Exposition du 19 novembre au 17 décembre 2023
Le travail de Priscilla Beccari s’apprivoise lentement, au détour d’images, d’actions et de formes, qui toutes se font échos ou prémisses d’autres. Cet univers en perpétuelle mutation multiplie les ruptures stylistiques et les registres. Il s’identifie au croisement d’un érotisme carnassier, d’un féminisme en gilet jaune, d’un sens de l’absurde mâtiné d’une touche d’effroi.
Il y est question de clôtures domestiques et d’animalité, de femmes valises et de corps inanimés, d’effondrements et d’effronteries.

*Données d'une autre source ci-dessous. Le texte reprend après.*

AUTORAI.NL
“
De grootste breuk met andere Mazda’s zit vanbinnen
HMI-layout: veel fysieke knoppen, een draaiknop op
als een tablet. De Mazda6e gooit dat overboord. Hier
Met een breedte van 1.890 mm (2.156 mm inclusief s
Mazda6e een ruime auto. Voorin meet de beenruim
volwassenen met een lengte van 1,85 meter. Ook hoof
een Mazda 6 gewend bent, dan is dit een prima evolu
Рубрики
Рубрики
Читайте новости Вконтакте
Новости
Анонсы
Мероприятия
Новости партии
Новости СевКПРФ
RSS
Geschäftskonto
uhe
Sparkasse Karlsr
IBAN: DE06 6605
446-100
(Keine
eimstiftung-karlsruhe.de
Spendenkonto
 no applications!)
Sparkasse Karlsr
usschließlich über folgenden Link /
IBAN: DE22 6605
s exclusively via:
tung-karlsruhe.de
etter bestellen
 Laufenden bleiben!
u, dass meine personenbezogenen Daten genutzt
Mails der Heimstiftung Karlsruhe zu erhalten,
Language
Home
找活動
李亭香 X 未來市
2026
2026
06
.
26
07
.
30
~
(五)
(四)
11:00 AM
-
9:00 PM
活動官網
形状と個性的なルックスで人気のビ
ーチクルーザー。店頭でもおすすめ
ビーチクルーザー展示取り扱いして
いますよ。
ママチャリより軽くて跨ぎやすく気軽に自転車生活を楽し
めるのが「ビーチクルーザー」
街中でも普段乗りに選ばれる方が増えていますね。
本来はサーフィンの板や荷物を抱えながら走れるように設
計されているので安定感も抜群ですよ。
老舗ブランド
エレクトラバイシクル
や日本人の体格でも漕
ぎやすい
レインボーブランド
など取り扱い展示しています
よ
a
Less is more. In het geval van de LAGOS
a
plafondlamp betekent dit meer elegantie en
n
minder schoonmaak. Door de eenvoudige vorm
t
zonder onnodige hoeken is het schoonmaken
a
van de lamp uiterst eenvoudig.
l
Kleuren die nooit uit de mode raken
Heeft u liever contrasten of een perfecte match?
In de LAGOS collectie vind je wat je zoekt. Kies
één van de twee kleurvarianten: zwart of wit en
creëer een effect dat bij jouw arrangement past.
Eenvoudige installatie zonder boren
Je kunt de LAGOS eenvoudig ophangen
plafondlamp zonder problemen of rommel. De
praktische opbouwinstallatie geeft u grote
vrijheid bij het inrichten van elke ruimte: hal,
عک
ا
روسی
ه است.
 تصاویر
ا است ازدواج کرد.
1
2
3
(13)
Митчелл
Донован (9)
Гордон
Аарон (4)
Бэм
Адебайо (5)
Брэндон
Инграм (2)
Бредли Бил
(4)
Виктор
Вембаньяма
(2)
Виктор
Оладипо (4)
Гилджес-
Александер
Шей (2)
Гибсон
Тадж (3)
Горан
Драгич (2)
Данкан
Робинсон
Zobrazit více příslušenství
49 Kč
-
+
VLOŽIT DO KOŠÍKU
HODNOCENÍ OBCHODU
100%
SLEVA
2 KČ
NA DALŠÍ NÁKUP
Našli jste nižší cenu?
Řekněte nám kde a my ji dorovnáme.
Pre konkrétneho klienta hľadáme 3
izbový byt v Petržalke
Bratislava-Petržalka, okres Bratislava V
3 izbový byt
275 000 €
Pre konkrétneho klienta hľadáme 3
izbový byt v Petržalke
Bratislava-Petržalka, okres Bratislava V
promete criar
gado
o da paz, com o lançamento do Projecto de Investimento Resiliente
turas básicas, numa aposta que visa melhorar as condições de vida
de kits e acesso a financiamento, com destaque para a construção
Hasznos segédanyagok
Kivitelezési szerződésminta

On pense souvent au surréalisme et à l’ironie amère des derniers films de Buñuel, Le Charme discret de la bourgeoisie et plus encore au Fantôme de la liberté : légèreté apparente, bizarrerie logée au cœur du quotidien, bestiaire symbolique, surgissement de la chair, présence éthérée de la mort. Plus fondamentalement peut-être, le travail s’inscrit dans une tradition qui, de Louise Bourgeois à Kiki Smith, fait du corps un support tant fantasmagorique que politique. Mutants, démembrés, vulnérables, parfois outrageusement sexualisés, les corps sont souvent ceux des amants, de l’enfance, du travail… ne s’appartiennent pas ou plus.

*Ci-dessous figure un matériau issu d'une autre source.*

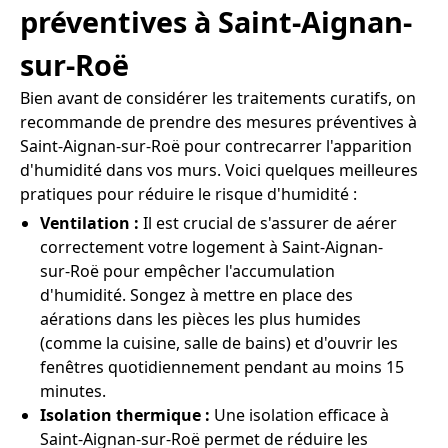
préventives à Saint-Aignan-
sur-Roë
Bien avant de considérer les traitements curatifs, on
recommande de prendre des mesures préventives à
Saint-Aignan-sur-Roë pour contrecarrer l'apparition
d'humidité dans vos murs. Voici quelques meilleures
pratiques pour réduire le risque d'humidité :
Ventilation :
Il est crucial de s'assurer de aérer
correctement votre logement à Saint-Aignan-
sur-Roë pour empêcher l'accumulation
d'humidité. Songez à mettre en place des
aérations dans les pièces les plus humides
(comme la cuisine, salle de bains) et d'ouvrir les
fenêtres quotidiennement pendant au moins 15
minutes.
Isolation thermique :
Une isolation efficace à
Saint-Aignan-sur-Roë permet de réduire les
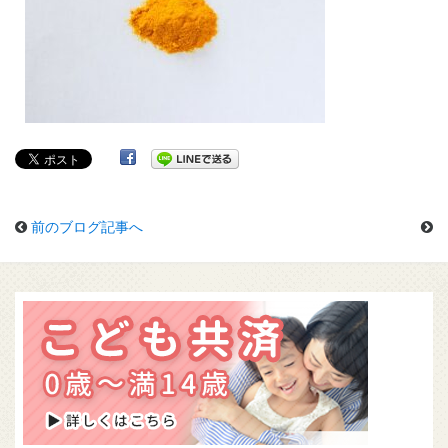
前のブログ記事へ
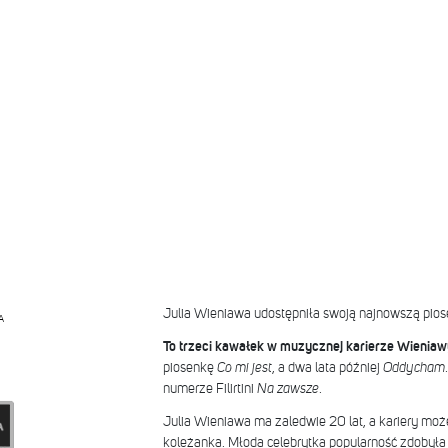
Julia Wieniawa udostępniła swoją najnowszą piose
A
To trzeci kawałek w muzycznej karierze Wieniaw
piosenkę
Co mi jest
, a dwa lata później
Oddycham
numerze Filirtini
Na zawsze
.
Julia Wieniawa ma zaledwie 20 lat, a kariery może
koleżanka. Młoda celebrytka popularność zdobyła 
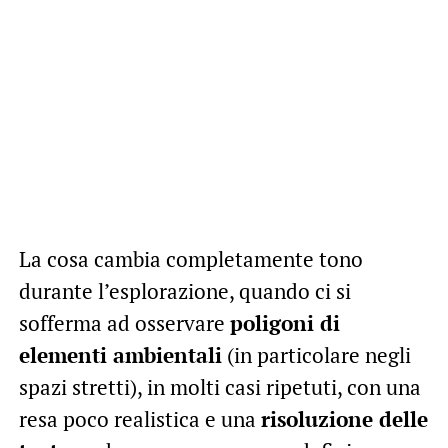
La cosa cambia completamente tono
durante l’esplorazione, quando ci si
sofferma ad osservare
poligoni di
elementi ambientali
(in particolare negli
spazi stretti), in molti casi ripetuti, con una
resa poco realistica e una
risoluzione delle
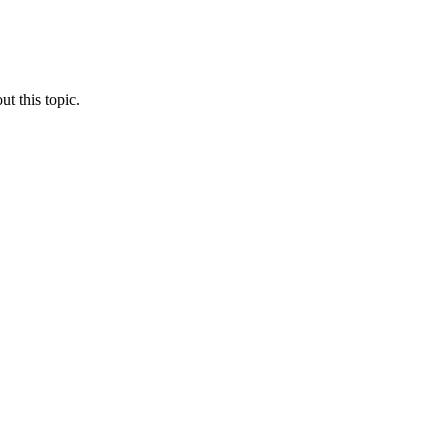
ut this topic.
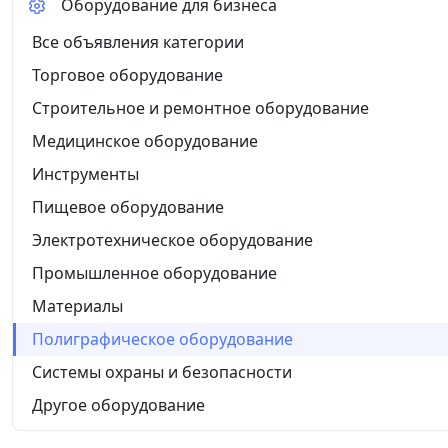
Оборудование для бизнеса
Все объявления категории
Торговое оборудование
Строительное и ремонтное оборудование
Медицинское оборудование
Инструменты
Пищевое оборудование
Электротехническое оборудование
Промышленное оборудование
Материалы
Полиграфическое оборудование
Системы охраны и безопасности
Другое оборудование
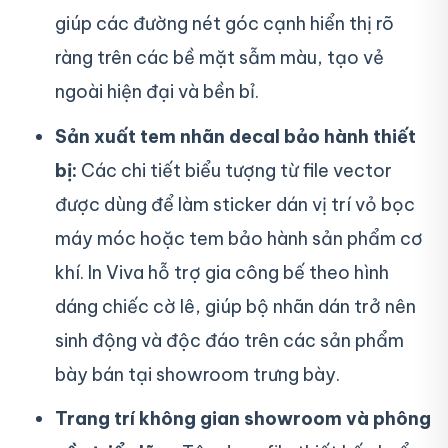
giúp các đường nét góc cạnh hiển thị rõ
ràng trên các bề mặt sẫm màu, tạo vẻ
ngoài hiện đại và bền bỉ.
Sản xuất tem nhãn decal bảo hành thiết
bị:
Các chi tiết biểu tượng từ file vector
được dùng để làm sticker dán vị trí vỏ bọc
máy móc hoặc tem bảo hành sản phẩm cơ
khí. In Viva hỗ trợ gia công bế theo hình
dáng chiếc cờ lê, giúp bộ nhãn dán trở nên
sinh động và độc đáo trên các sản phẩm
bày bán tại showroom trưng bày.
Trang trí không gian showroom và phông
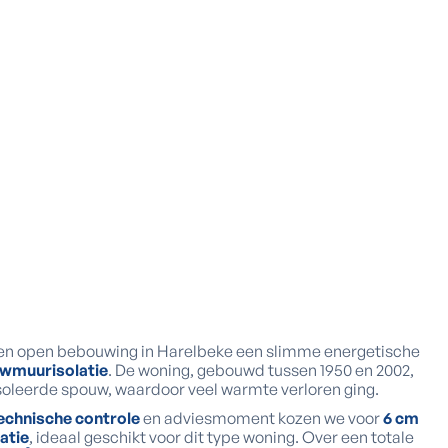
een open bebouwing in Harelbeke een slimme energetische
wmuurisolatie
. De woning, gebouwd tussen 1950 en 2002,
oleerde spouw, waardoor veel warmte verloren ging.
echnische controle
en adviesmoment kozen we voor
6 cm
atie
, ideaal geschikt voor dit type woning. Over een totale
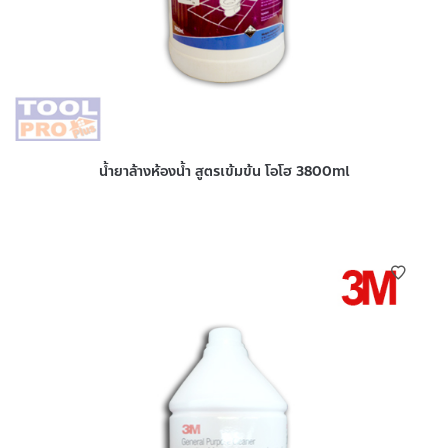
น้ำยาล้างห้องน้ำ สูตรเข้มข้น โอโฮ 3800ml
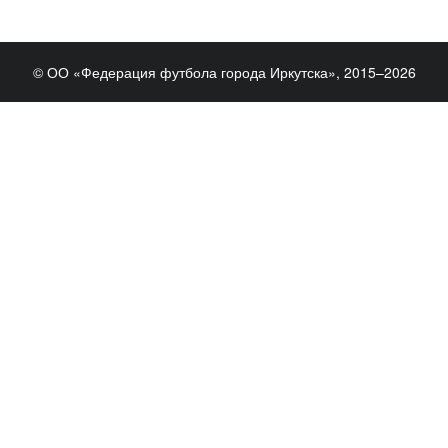
© ОО «Федерация футбола города Иркутска», 2015–2026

Ils s’associent aux sols ou aux murs, en tapissent les surfaces, s’y inscrivent tels des éléments parmi d’autres, tout aussi muets et figés. L’élasticité des espaces et l’amplitude du vide nourrissent un sentiment d’isolement et de solitude.
Ses sujets ne sont pas les êtres qui les habitent mais le décor dans lequel ils se fondent : cuisines, salons, chambre ou salles de bain. Autant d’espaces familiers devenus anxiogènes, cannibales et systématiquement clos. On peut aborder l’ensemble à distance, mais tout invite à s’y impliquer : le spectateur devient témoin, le témoin voyeur… Il y a là une sorte de piège, plutôt exquis, à s’inscrire dans cette suite de formes, y déceler progressivement les aspects les plus étranges, se surprendre des détails les plus crus.
La maison est le lieu de l’aliénation, la nourriture évoque la mort, le désir martyrise. Ce qui fait lien de façon récurrente est la mise en scène du corps de l’artiste. Moulé, photographié ou filmé… il est un objet/sculpture susceptible d’être intégré à l’espace public ou privé. Les jambes, série reproduisant à l’échelle 1 les membres inférieurs de l’artiste, peuvent trouver place dans un parc, un buisson, une cuisinière. Si la taille trop réduite des contenants dans lesquels ils sont maladroitement dissimulés et leur agencement dans l’espace peuvent s’appréhender sous l’angle de l’humour noir et du tragicomique, on y décèlera aussi – la thématique traverse toute l’œuvre – la chosification des êtres, réduits à l’état d’instruments, de prison ou d’ustensiles.
La femme de ménage est une figure récurrente chez l’artiste. Elle fait corps avec son ballet, son tablier, le foyer, le trottoir. Ses gestes sont tayloriens, ses outils ergonomiques. Elle ne s’économise pas dans l’entretient docile du capital des autres. Elle fait partie des meubles, sa présence ne trouble pas. A cette figure de la soumission consentie s’oppose celle du monstre, de l’animal. L’émancipation n’est pas ici une chose douce : elle froisse, griffe, dévore. Peut-être n’est-ce qu’un phantasme, une chose impossible. Peut-être les corps resteront ils pliés, rangés, menacés et asservis…Mais le travail de Priscilla Beccari ne mène pas à cette impasse. Il suggère bien plutôt, fut-ce désespérément et au prix d’une certaine cruauté, ce qui en nous résiste encore.